_Assignment_
Skip the pictures. Set down, word for word, the lines from the start of the material up to and including the line with "To Top (734, 2545)".
● ● ● ● ●
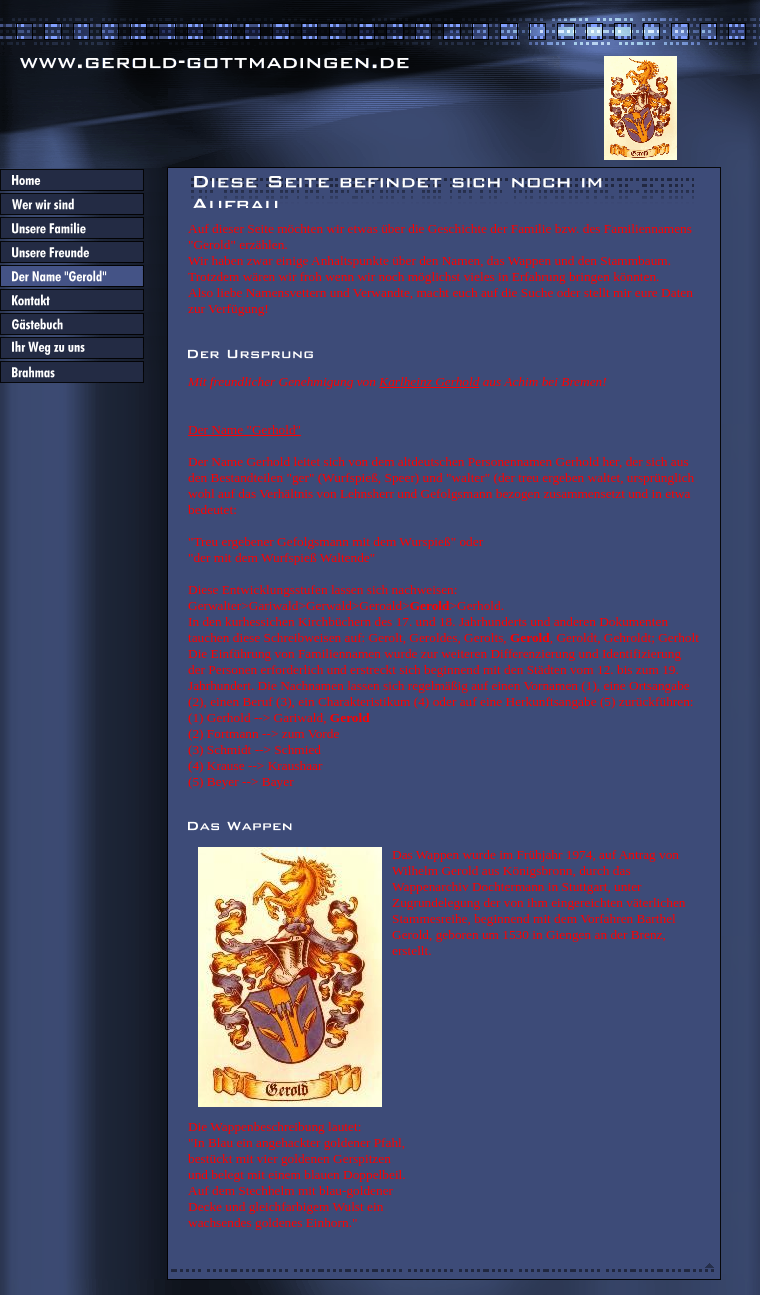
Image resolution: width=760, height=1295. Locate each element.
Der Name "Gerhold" (244, 429)
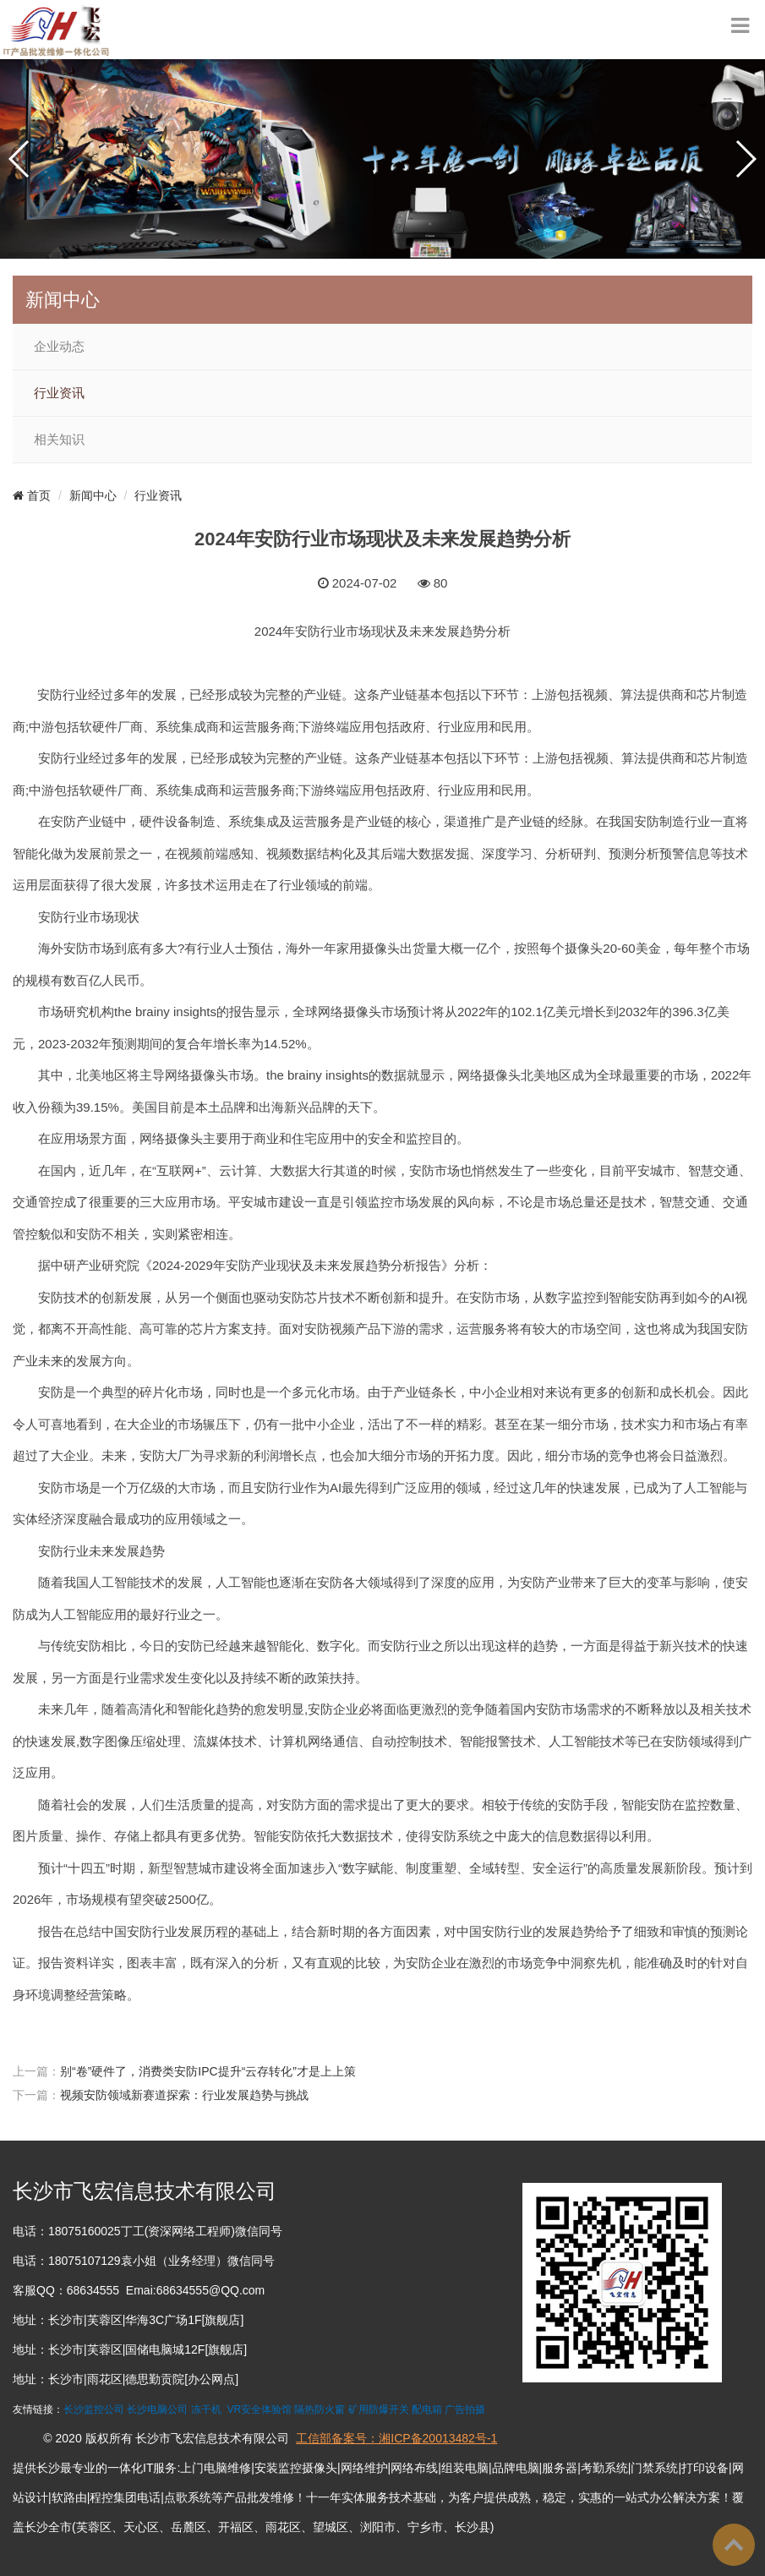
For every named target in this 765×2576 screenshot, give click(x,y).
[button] (19, 159)
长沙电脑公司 (157, 2409)
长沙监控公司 (93, 2409)
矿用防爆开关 (378, 2409)
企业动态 (59, 346)
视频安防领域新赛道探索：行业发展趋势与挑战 (184, 2095)
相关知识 (59, 439)
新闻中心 (93, 495)
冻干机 (206, 2409)
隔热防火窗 (319, 2409)
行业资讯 (59, 393)
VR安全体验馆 (259, 2409)
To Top (734, 2545)
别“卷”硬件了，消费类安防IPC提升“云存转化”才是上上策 (208, 2071)
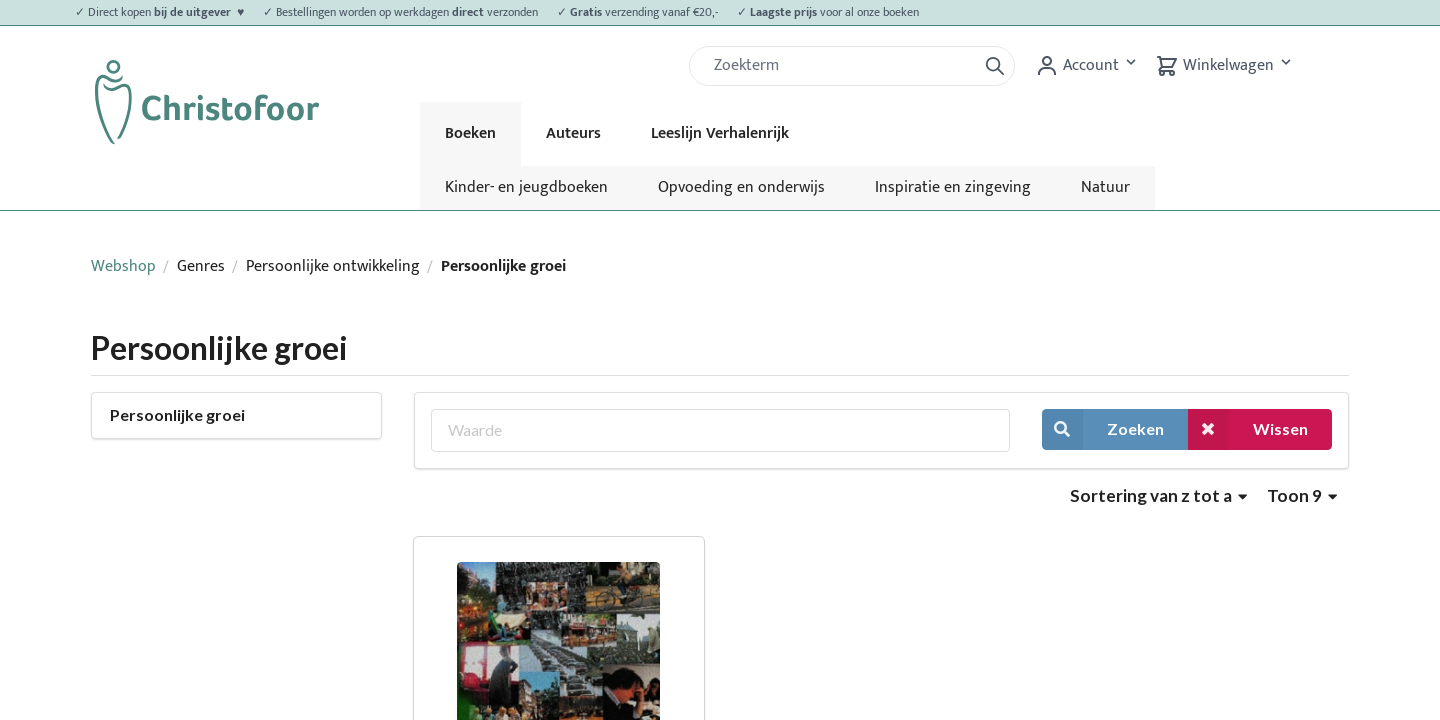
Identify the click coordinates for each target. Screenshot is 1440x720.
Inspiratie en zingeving (953, 187)
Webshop (123, 266)
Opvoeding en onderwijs (741, 187)
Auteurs (573, 133)
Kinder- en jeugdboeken (526, 187)
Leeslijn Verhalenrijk (720, 133)
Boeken (470, 133)
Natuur (1105, 187)
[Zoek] (841, 66)
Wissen (1248, 429)
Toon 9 (1302, 495)
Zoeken (1103, 429)
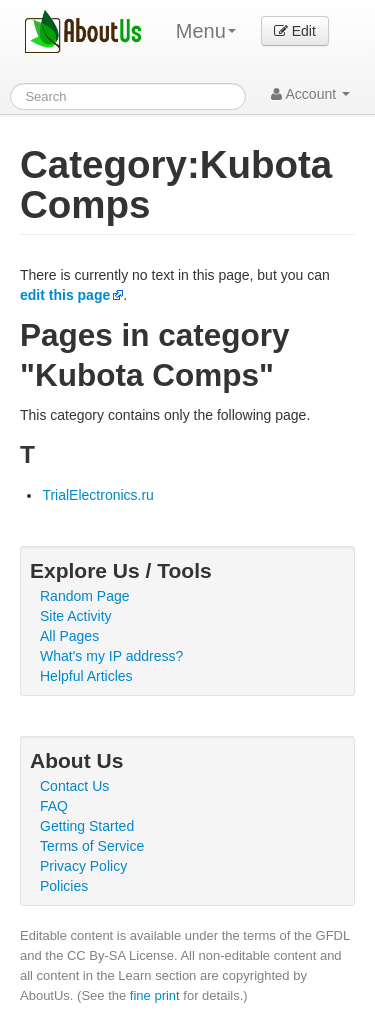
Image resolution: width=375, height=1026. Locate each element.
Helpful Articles (86, 676)
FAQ (54, 806)
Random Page (85, 596)
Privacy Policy (83, 866)
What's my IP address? (111, 656)
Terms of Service (92, 846)
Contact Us (74, 786)
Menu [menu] (206, 31)
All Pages (69, 636)
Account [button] (310, 94)
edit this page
● ● ● ● ●
_Reply_
Image resolution: width=760, height=1295. Locate each element.
Der Name "Gerhold" (244, 429)
For every named target in this 765×2576 screenshot, give click(x,y).
[button] (19, 159)
长沙电脑公司 (157, 2409)
长沙监控公司 (93, 2409)
矿用防爆开关 (378, 2409)
企业动态 (59, 346)
视频安防领域新赛道探索：行业发展趋势与挑战 (184, 2095)
相关知识 (59, 439)
新闻中心 (93, 495)
冻干机 (206, 2409)
隔热防火窗 (319, 2409)
行业资讯 (59, 393)
VR安全体验馆 (259, 2409)
To Top (734, 2545)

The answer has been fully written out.